Interferencias

Sala de espera

 

En una noche despejada el hombre había llegado al hospital con la ropa de trabajo insignificante y sucia. Caminaba por el pasillo a pequeños pasos, sobaba su barriga con firmeza, las manos le temblaban, tenía una mirada marcada por profundas cavidades en el rostro. Una enfermera le preguntó el motivo de su visita. El hombre soltó un murmuro banal.

El hospital era un lugar tranquilo, con ese aroma peculiar y primitivo de todo ser. El hombre sintió desesperación. De su boca, uno a uno salían pequeños seres que colgaban de sus labios para bajar a sus piernas, mientras otros trepaban por su rostro hacia sus orejas para murmurarle.

Pensó que era muy tarde, unos rascaban desde los intestinos mientras otros subían por dentro de la garganta.
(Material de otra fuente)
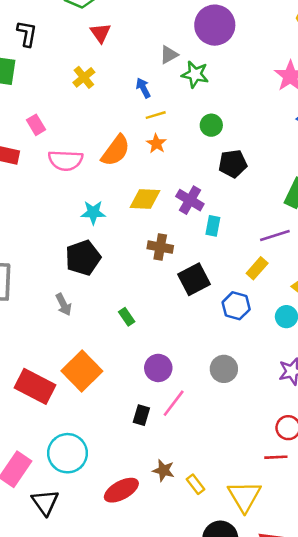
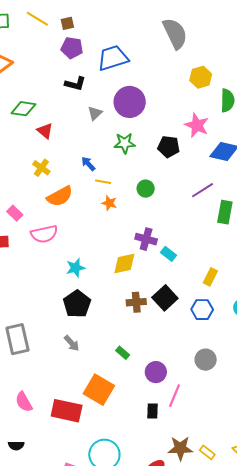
gray triangle: (169, 55) -> (95, 113), moved
yellow line: (156, 115) -> (103, 182), turned 42
green circle: (211, 125) -> (146, 189), moved
orange semicircle: (116, 151) -> (60, 196), moved, turned 40
black pentagon: (233, 164) -> (169, 147), moved, turned 30
yellow diamond: (145, 199) -> (124, 263), moved
cyan rectangle: (213, 226) -> (168, 254), turned -49
purple line: (275, 235) -> (202, 190), moved
brown cross: (160, 247) -> (136, 302), moved
green rectangle: (127, 317) -> (123, 353), moved
brown star: (164, 470) -> (180, 448), size x1.4

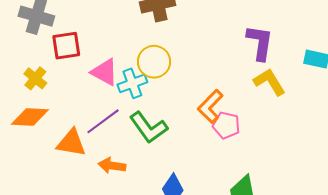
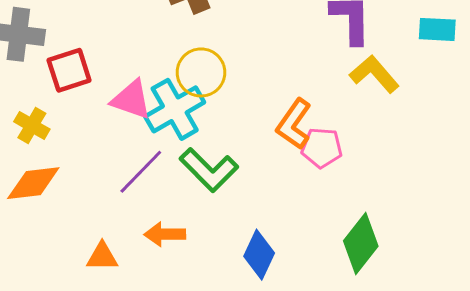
cyan cross: (132, 83) -> (175, 109), size x1.4
orange triangle: (71, 143) -> (102, 257), moved, size x0.7

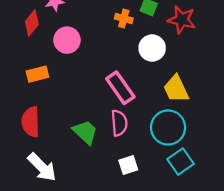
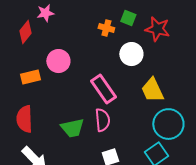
pink circle: (67, 40) -> (58, 61), moved
cyan circle: (168, 127) -> (168, 124), moved
green trapezoid: (85, 132) -> (72, 128), turned 125

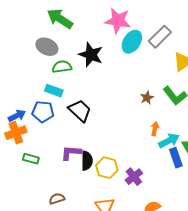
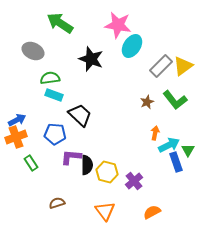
gray rectangle: (160, 37) -> (161, 66), moved
gray ellipse: (47, 47) -> (33, 51), moved
green semicircle: (62, 67) -> (50, 78), moved
blue pentagon: (43, 112) -> (55, 134), moved
green rectangle: (31, 159) -> (31, 163), turned 42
En un orificio de la nariz se veía luchar a uno de ellos para salir. El hombre golpeaba su barriga e intentaba caminar, las rodillas no respondían. En su ano había una lucha intensa: dos hombrecillos allí atorados manoteaban, el olor a excremento era insoportable. Todo su cuerpo palideció. La enfermera no regresaba, el lugar estaba vacío, el hombre permanecía de rodillas.

El ano se liberó de la lucha. La imagen de un cristo sobre un muro le observaba mientras los hombrecillos le rodeaban desnudos.  El hombre les maldecía, ellos miraban a todos lados con sus negros ojos y murmuraban un idioma incomprensible. Había diez hombrecillos en el lugar. Después del parto por boca, nariz y ano, la náusea dio paso al vómito. Dejó el sitio, sabía que le esperaban en casa… La enfermera regresó, encontrando solo diez soldaditos de madera sobre el piso.